** Supplied data follows **

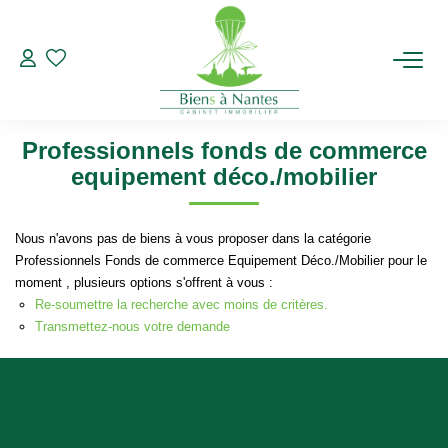
Professionnels
Fonds de commerce
Equipement
Déco./Mobilier
Modifier les critères de recherche
ACHETER
Type de transaction
Localisation
Acheter
Localisation
Professionnels fonds de commerce
Type de bien
LOUER
Sélectionnez...
Surface min
equipement déco./mobilier
ESTIMER
Plus de critères
Budget max
Nous n'avons pas de biens à vous proposer dans la catégorie
Professionnels Fonds de commerce Equipement Déco./Mobilier pour le
Créer une alerte
BIENS VENDUS
moment , plusieurs options s'offrent à vous :
Re-soumettre la recherche avec moins de critères.
Transmettez-nous votre demande
NOTRE AGENCE
Qui Sommes-Nous
Notre Équipe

** End of Supplied data **

**Task instructions**
Nothing but the lines from the beginning of the material above through the line containing "moment , plusieurs" should appear in the answer, copied exactly and free of pictures.

**Solution to this task**
Professionnels
Fonds de commerce
Equipement
Déco./Mobilier
Modifier les critères de recherche
ACHETER
Type de transaction
Localisation
Acheter
Localisation
Professionnels fonds de commerce
Type de bien
LOUER
Sélectionnez...
Surface min
equipement déco./mobilier
ESTIMER
Plus de critères
Budget max
Nous n'avons pas de biens à vous proposer dans la catégorie
Professionnels Fonds de commerce Equipement Déco./Mobilier pour le
Créer une alerte
BIENS VENDUS
moment , plusieurs options s'offrent à vous :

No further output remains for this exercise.